Spiritual formation is both growth and not-growth. Spiritual formation is both natural and unnatural. Spiritual formation is both coming-to-life and dying-away.
Last week I said that spiritual formation is as natural as children growing up. They can’t help it if you just give them security and good food. But the opposite is also true. Spiritual formation is like pruning and weeding and pulling up and cutting off. It has repentance in it, and remorse and pain, and discipline.
Conversion and growth are the alternating current of spiritual formation, the negative current and the positive current, and we can’t reduce it to the one or the other. It’s both.
Next week our lessons have something to tell us about how this kind of conversion can take place in a small group context. This week it’s Jesus and Nicodemus. Next week it’s Jesus and the woman at the well. This week Nicodemus drops out of the conversation, next week she stays in. And even though she’s the sinner of the two, she gets empowered at the end. Nicodemus just falls away.

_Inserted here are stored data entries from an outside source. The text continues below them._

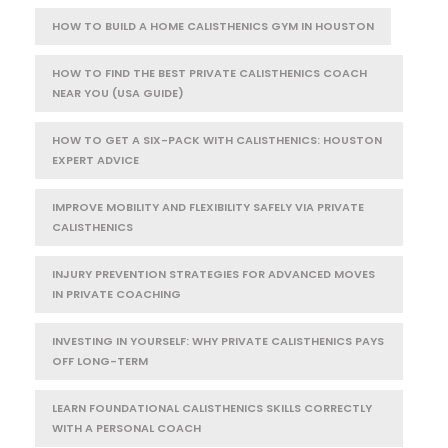
HOW TO BUILD A HOME CALISTHENICS GYM IN HOUSTON
HOW TO FIND THE BEST PRIVATE CALISTHENICS COACH
NEAR YOU (USA GUIDE)
HOW TO GET A SIX-PACK WITH CALISTHENICS: HOUSTON
EXPERT ADVICE
IMPROVE MOBILITY AND FLEXIBILITY SAFELY VIA PRIVATE
CALISTHENICS
INJURY PREVENTION STRATEGIES FOR ADVANCED MOVES
IN PRIVATE COACHING
INVESTING IN YOURSELF: WHY PRIVATE CALISTHENICS PAYS
OFF LONG-TERM
LEARN FOUNDATIONAL CALISTHENICS SKILLS CORRECTLY
WITH A PERSONAL COACH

But John 19 tells us that after the crucifixion it was Nicodemus who bought a hundred pounds of spices for Jesus’ body, and who lovingly wrapped his body for burial and laid it in the tomb. I guess he had been riding the bus by standing on the stairs to the upper deck, and now he was willing to be seen up on top. Imagine his joy after the Resurrection when he could tell the gospel writer the story of his secret meeting with Jesus. In Nicodemus there is hope for us. It just always takes a while.